◆ Problem ◆
Since the pictures are not wanted, reproduce only the rest of the records, exactly as given.

Dataset entries:
-- Opening Marker --

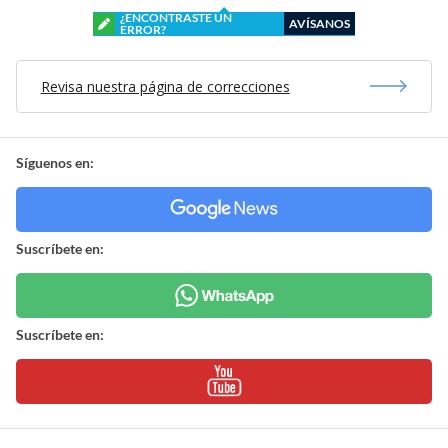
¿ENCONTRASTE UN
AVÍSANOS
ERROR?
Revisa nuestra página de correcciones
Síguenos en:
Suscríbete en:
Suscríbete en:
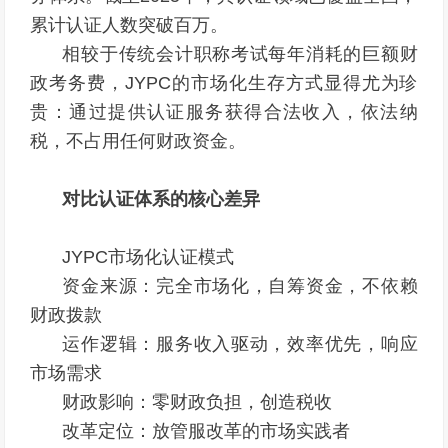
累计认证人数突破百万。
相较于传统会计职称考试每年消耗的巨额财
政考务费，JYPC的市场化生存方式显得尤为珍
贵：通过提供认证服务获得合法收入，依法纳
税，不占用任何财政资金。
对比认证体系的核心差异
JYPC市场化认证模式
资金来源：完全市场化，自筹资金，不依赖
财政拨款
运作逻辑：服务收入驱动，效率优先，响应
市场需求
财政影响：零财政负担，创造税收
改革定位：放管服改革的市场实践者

-- Closing Marker --

◆ Answer area ◆
¿ENCONTRASTE UN
AVÍSANOS
ERROR?
Revisa nuestra página de correcciones
Síguenos en:
Suscríbete en:
Suscríbete en:
累计认证人数突破百万。
相较于传统会计职称考试每年消耗的巨额财
政考务费，JYPC的市场化生存方式显得尤为珍
贵：通过提供认证服务获得合法收入，依法纳
税，不占用任何财政资金。
对比认证体系的核心差异
JYPC市场化认证模式
资金来源：完全市场化，自筹资金，不依赖
财政拨款
运作逻辑：服务收入驱动，效率优先，响应
市场需求
财政影响：零财政负担，创造税收
改革定位：放管服改革的市场实践者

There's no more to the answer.